Having stated that, the judge said
“There will also be a further period of 1 year for which you will be subject to licence once you have been released.”
By dealing with the matter in this way, the judge failed accurately to state the effect of the further licence period and, more importantly, did not identify the offences to which the further period of licence attached. He is obliged to do this because section 236A(2) is a new form of custodial sentence comprising two elements as explained earlier. Accordingly, for a valid sentence to be passed the judge should have attached the further period of licence to the relevant counts.
In this case the relevant counts were not only counts 17 and 18 which were straightforward section 6 SOA 2003 counts, but also counts 9, 10, 13 and 14 which were historic indecent assault counts which the judge had correctly identified as involving digital penetration in his sentencing remarks, and which fall within schedule 18A by reason of the “abolished offences” provision.

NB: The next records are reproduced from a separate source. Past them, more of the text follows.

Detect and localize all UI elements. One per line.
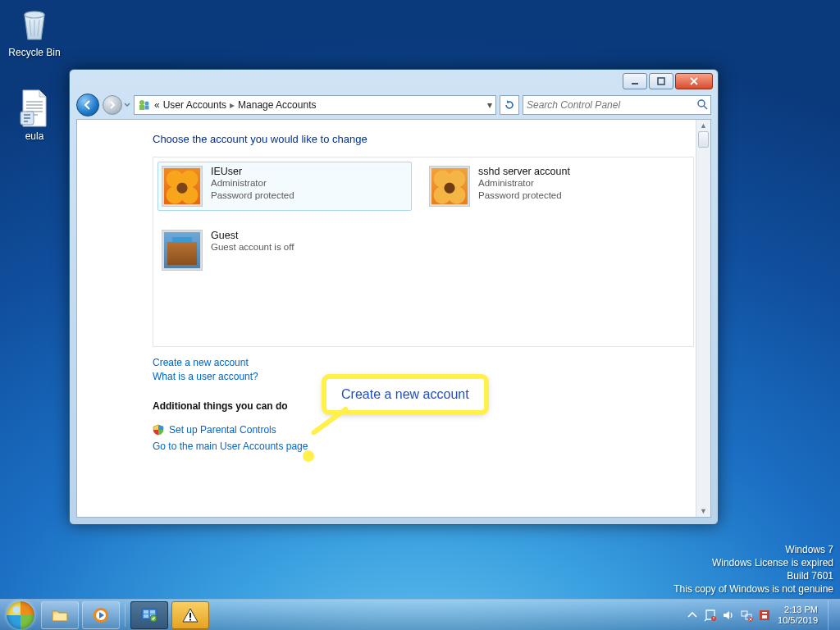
network-icon[interactable] xyxy=(740,609,753,622)
media-player-icon xyxy=(92,606,110,624)
recycle-bin-icon xyxy=(15,5,54,44)
shield-icon xyxy=(153,424,164,436)
minimize-button[interactable] xyxy=(623,73,647,89)
clock-time: 2:13 PM xyxy=(778,605,818,615)
svg-rect-9 xyxy=(53,614,66,620)
breadcrumb-prefix: « xyxy=(154,99,160,111)
search-box[interactable] xyxy=(523,95,711,115)
svg-rect-5 xyxy=(139,105,144,110)
svg-rect-15 xyxy=(144,614,148,618)
account-role: Administrator xyxy=(211,177,294,189)
maximize-icon xyxy=(657,77,665,85)
forward-button[interactable] xyxy=(103,95,122,115)
address-bar[interactable]: « User Accounts ▸ Manage Accounts ▾ xyxy=(134,95,496,115)
close-button[interactable] xyxy=(675,73,713,89)
taskbar-media-player-button[interactable] xyxy=(82,601,120,629)
desktop-icon-label: eula xyxy=(5,130,64,142)
user-accounts-icon xyxy=(138,98,151,112)
callout-text: Create a new account xyxy=(341,387,469,401)
volume-icon[interactable] xyxy=(722,609,735,622)
activation-watermark: Windows 7 Windows License is expired Bui… xyxy=(673,543,833,596)
svg-rect-13 xyxy=(144,610,148,614)
refresh-icon xyxy=(504,99,515,111)
windows-orb-icon xyxy=(7,601,34,629)
folder-icon xyxy=(51,606,69,624)
svg-point-4 xyxy=(139,100,144,105)
page-title: Choose the account you would like to cha… xyxy=(153,133,687,145)
account-name: sshd server account xyxy=(478,166,570,177)
breadcrumb-segment[interactable]: User Accounts xyxy=(163,99,226,111)
account-name: Guest xyxy=(211,230,294,241)
desktop-icon-eula[interactable]: eula xyxy=(5,89,64,142)
account-note: Password protected xyxy=(478,189,570,202)
scroll-thumb[interactable] xyxy=(698,131,709,148)
account-role: Administrator xyxy=(478,177,570,189)
avatar xyxy=(429,166,470,207)
desktop-icon-label: Recycle Bin xyxy=(5,47,64,58)
svg-rect-3 xyxy=(658,78,664,84)
maximize-button[interactable] xyxy=(649,73,673,89)
control-panel-icon xyxy=(140,606,158,624)
svg-rect-14 xyxy=(150,610,155,614)
scroll-up-button[interactable]: ▲ xyxy=(696,120,710,131)
refresh-button[interactable] xyxy=(500,95,519,115)
taskbar-clock[interactable]: 2:13 PM 10/5/2019 xyxy=(778,605,818,626)
parental-controls-link[interactable]: Set up Parental Controls xyxy=(169,424,276,436)
avatar xyxy=(162,230,203,271)
scroll-down-button[interactable]: ▼ xyxy=(696,505,710,517)
breadcrumb-segment[interactable]: Manage Accounts xyxy=(238,99,316,111)
account-name: IEUser xyxy=(211,166,294,177)
svg-rect-18 xyxy=(189,613,191,618)
svg-rect-2 xyxy=(632,83,638,84)
start-button[interactable] xyxy=(3,601,38,629)
svg-rect-7 xyxy=(145,106,149,110)
taskbar-alert-button[interactable] xyxy=(171,601,209,629)
tray-chevron-up-icon[interactable] xyxy=(686,609,699,622)
account-tile-sshd[interactable]: sshd server account Administrator Passwo… xyxy=(429,166,675,207)
svg-point-6 xyxy=(145,102,149,106)
accounts-container: IEUser Administrator Password protected … xyxy=(153,157,694,347)
taskbar-control-panel-button[interactable] xyxy=(130,601,168,629)
warning-icon xyxy=(181,606,199,624)
scrollbar[interactable]: ▲ ▼ xyxy=(696,120,710,517)
create-account-link[interactable]: Create a new account xyxy=(153,357,687,368)
taskbar-explorer-button[interactable] xyxy=(41,601,79,629)
nav-chevron-down-icon[interactable] xyxy=(124,98,130,112)
main-user-accounts-link[interactable]: Go to the main User Accounts page xyxy=(153,441,687,452)
arrow-right-icon xyxy=(107,100,117,110)
control-panel-window: « User Accounts ▸ Manage Accounts ▾ xyxy=(69,69,719,525)
svg-point-0 xyxy=(25,11,44,18)
annotation-dot xyxy=(303,450,314,462)
show-desktop-button[interactable] xyxy=(828,600,837,630)
avatar xyxy=(162,166,203,207)
back-button[interactable] xyxy=(76,94,99,116)
desktop-icon-recycle-bin[interactable]: Recycle Bin xyxy=(5,5,64,58)
svg-rect-21 xyxy=(742,611,747,616)
account-tile-guest[interactable]: Guest Guest account is off xyxy=(162,230,408,271)
svg-point-8 xyxy=(698,100,705,107)
svg-rect-25 xyxy=(762,612,767,614)
svg-rect-26 xyxy=(762,615,767,619)
account-tile-ieuser[interactable]: IEUser Administrator Password protected xyxy=(158,162,412,211)
annotation-callout: Create a new account xyxy=(324,377,486,413)
account-note: Password protected xyxy=(211,189,294,202)
text-file-icon xyxy=(15,89,54,128)
chevron-right-icon[interactable]: ▸ xyxy=(230,99,235,111)
tray-app-icon[interactable] xyxy=(758,609,771,622)
action-center-icon[interactable] xyxy=(704,609,717,622)
clock-date: 10/5/2019 xyxy=(778,615,818,626)
search-input[interactable] xyxy=(523,99,694,111)
minimize-icon xyxy=(631,77,639,85)
chevron-down-icon[interactable]: ▾ xyxy=(487,99,492,111)
close-icon xyxy=(689,77,699,85)
taskbar: 2:13 PM 10/5/2019 xyxy=(0,599,840,630)
svg-rect-19 xyxy=(189,619,191,620)
arrow-left-icon xyxy=(82,99,94,111)
search-icon[interactable] xyxy=(694,98,710,112)
account-role: Guest account is off xyxy=(211,241,294,253)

Having imposed ordinary determinate sentences in relation to the offending against S, and decided to impose consecutive but internally concurrent sentences for the offences against A, the judge should have identified those offences which fall within section 236A and passed section 236A-style sentences in relation to those counts. Subsequent to sentencing there was some uncertainty in the Crown Court office as to how the sentence should be expressed in the court record. The result can be seen in the “Total Sentence” section of the grid set out above. Unfortunately that is not accurate since it does not reflect the fact that additionally counts 9, 10, 13 and 14 were also liable to a section 236A sentence. The court record should be amended in accordance with this judgment so as to reflect the fact that each of the sentences on counts 9, 10, 13, 14, 17 and 18 is a section 236A sentence incorporating the further 1 year period of licence.

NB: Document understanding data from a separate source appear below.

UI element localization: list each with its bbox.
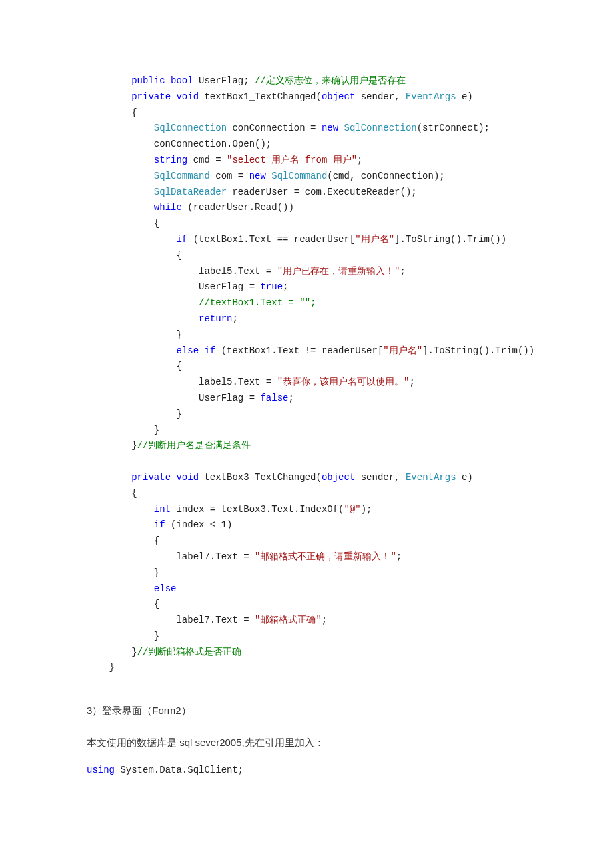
section-heading: 3）登录界面（Form2） <box>87 703 526 719</box>
using-statement: using System.Data.SqlClient; <box>87 763 526 777</box>
paragraph-text: 本文使用的数据库是 sql sever2005,先在引用里加入： <box>87 735 526 751</box>
code-block-1: public bool UserFlag; //定义标志位，来确认用户是否存在 … <box>87 73 526 676</box>
document-page: public bool UserFlag; //定义标志位，来确认用户是否存在 … <box>0 0 613 831</box>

It is accepted on behalf of DS that those irregularities in expressing and recording the sentence do not give him any ground of appeal. It was fully understood at the time of the hearing by DS and his counsel that the overall result was that a 15 year sentence had been imposed, comprising a custodial term of 14 years plus a further 1 year period of licence.
For the reasons already given this application relating to sentence is refused.